**YOUR OBJECTIVE:**
Return each of the entries below precisely, with no pictures in the result.

**DATA:**

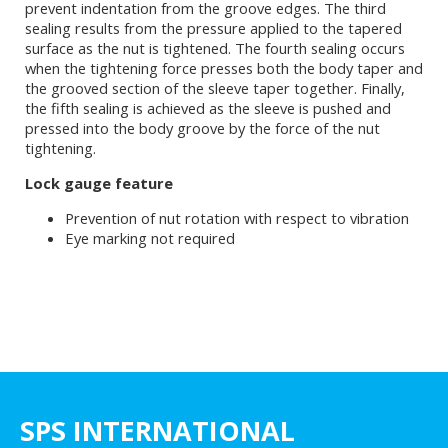
prevent indentation from the groove edges. The third
sealing results from the pressure applied to the tapered
surface as the nut is tightened. The fourth sealing occurs
when the tightening force presses both the body taper and
the grooved section of the sleeve taper together. Finally,
the fifth sealing is achieved as the sleeve is pushed and
pressed into the body groove by the force of the nut
tightening.
Lock gauge feature
Prevention of nut rotation with respect to vibration
Eye marking not required
SPS INTERNATIONAL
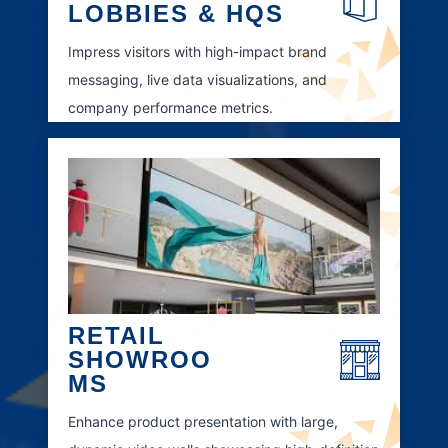
LOBBIES & HQS
Impress visitors with high-impact brand
messaging, live data visualizations, and
company performance metrics.
RETAIL
SHOWROO
MS
Enhance product presentation with large,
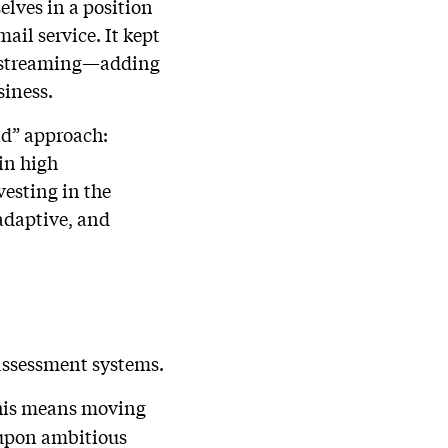
elves in a position
ail service. It kept
g streaming—adding
siness.
nd” approach:
in high
vesting in the
adaptive, and
assessment systems.
 This means moving
 upon ambitious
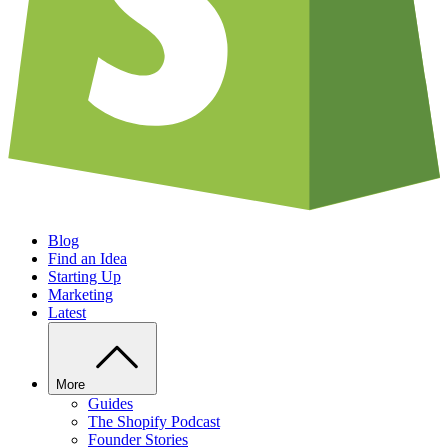
Blog
Find an Idea
Starting Up
Marketing
Latest
More
Guides
The Shopify Podcast
Founder Stories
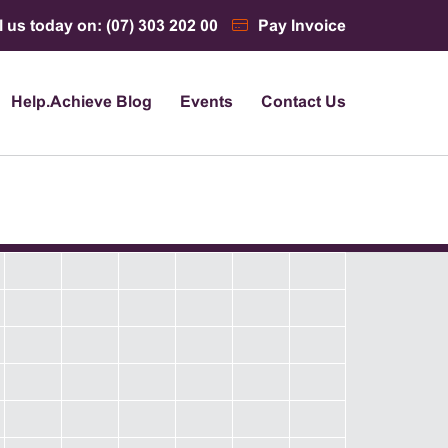
l us today on: (07) 303 202 00
Pay Invoice
Help.Achieve Blog
Events
Contact Us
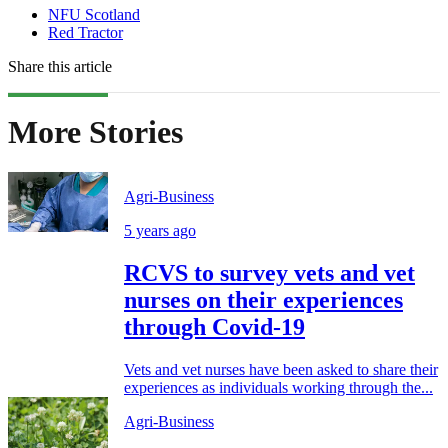
NFU Scotland
Red Tractor
Share this article
More Stories
Agri-Business
5 years ago
RCVS to survey vets and vet
nurses on their experiences
through Covid-19
Vets and vet nurses have been asked to share their
experiences as individuals working through the...
Agri-Business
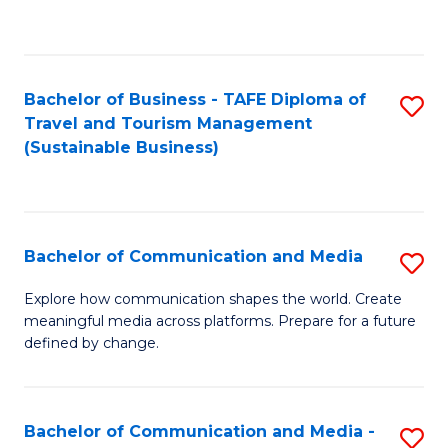
C
Fa
Bachelor of Business - TAFE Diploma of
S
Travel and Tourism Management
to
(Sustainable Business)
C
Fa
Bachelor of Communication and Media
S
B
Explore how communication shapes the world. Create
meaningful media across platforms. Prepare for a future
of
defined by change.
C
a
Bachelor of Communication and Media -
S
M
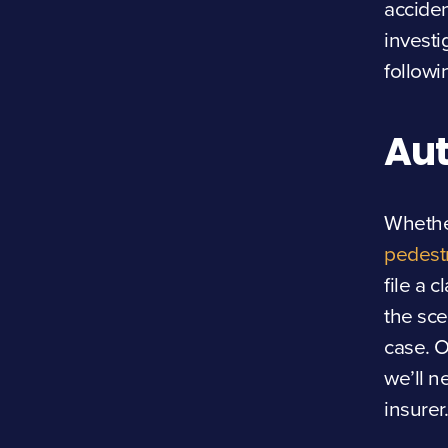
acciden
investi
followi
Aut
Whether
pedest
file a 
the sce
case. O
we’ll n
insurer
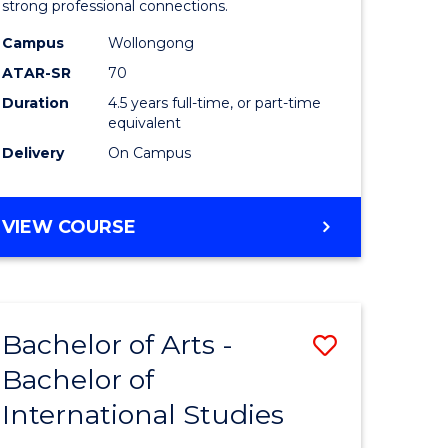
strong professional connections.
-
Campus
Wollongong
e
Bachelor
ATAR-SR
70
ites
of
Duration
4.5 years full-time, or part-time
equivalent
Business
Delivery
On Campus
to
Course
BACHELOR
VIEW COURSE
Favourite
OF
ARTS
-
BACHELOR
Bachelor of Arts -
Save
OF
BUSINESS
Bachelor of
lor
Bachelor
International Studies
of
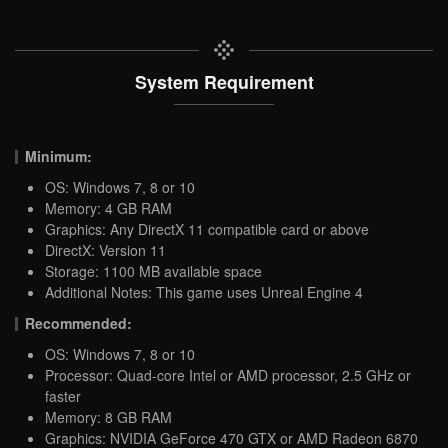
System Requirement
Minimum:
OS: Windows 7, 8 or 10
Memory: 4 GB RAM
Graphics: Any DirectX 11 compatible card or above
DirectX: Version 11
Storage: 1100 MB available space
Additional Notes: This game uses Unreal Engine 4
Recommended:
OS: Windows 7, 8 or 10
Processor: Quad-core Intel or AMD processor, 2.5 GHz or
faster
Memory: 8 GB RAM
Graphics: NVIDIA GeForce 470 GTX or AMD Radeon 6870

**YOUR SOLUTION:**
prevent indentation from the groove edges. The third
sealing results from the pressure applied to the tapered
surface as the nut is tightened. The fourth sealing occurs
when the tightening force presses both the body taper and
the grooved section of the sleeve taper together. Finally,
the fifth sealing is achieved as the sleeve is pushed and
pressed into the body groove by the force of the nut
tightening.
Lock gauge feature
Prevention of nut rotation with respect to vibration
Eye marking not required
SPS INTERNATIONAL
LOBBIES & HQS
Impress visitors with high-impact brand
messaging, live data visualizations, and
company performance metrics.
RETAIL
SHOWROO
MS
Enhance product presentation with large,
elves in a position
ail service. It kept
g streaming—adding
siness.
nd” approach:
in high
vesting in the
adaptive, and
assessment systems.
 This means moving
 upon ambitious
Blog
Find an Idea
Starting Up
Marketing
Latest
More
Guides
The Shopify Podcast
Founder Stories
l us today on: (07) 303 202 00
Pay Invoice
Help.Achieve Blog
Events
Contact Us
NFU Scotland
Red Tractor
Share this article
More Stories
Agri-Business
5 years ago
RCVS to survey vets and vet
nurses on their experiences
through Covid-19
Vets and vet nurses have been asked to share their
experiences as individuals working through the...
Agri-Business
C
Fa
Bachelor of Business - TAFE Diploma of
S
Travel and Tourism Management
to
(Sustainable Business)
C
Fa
Bachelor of Communication and Media
S
B
Explore how communication shapes the world. Create
meaningful media across platforms. Prepare for a future
of
defined by change.
C
a
Bachelor of Communication and Media -
S
M
acciden
investi
followi
Aut
Whether
pedest
file a 
the sce
case. O
we’ll n
insurer
strong professional connections.
-
Campus
Wollongong
e
Bachelor
ATAR-SR
70
ites
of
Duration
4.5 years full-time, or part-time
equivalent
Business
Delivery
On Campus
to
Course
BACHELOR
VIEW COURSE
Favourite
OF
ARTS
-
BACHELOR
Bachelor of Arts -
Save
OF
BUSINESS
Bachelor of
lor
Bachelor
International Studies
of
System Requirement
Minimum:
OS: Windows 7, 8 or 10
Memory: 4 GB RAM
Graphics: Any DirectX 11 compatible card or above
DirectX: Version 11
Storage: 1100 MB available space
Additional Notes: This game uses Unreal Engine 4
Recommended:
OS: Windows 7, 8 or 10
Processor: Quad-core Intel or AMD processor, 2.5 GHz or
faster
Memory: 8 GB RAM
Graphics: NVIDIA GeForce 470 GTX or AMD Radeon 6870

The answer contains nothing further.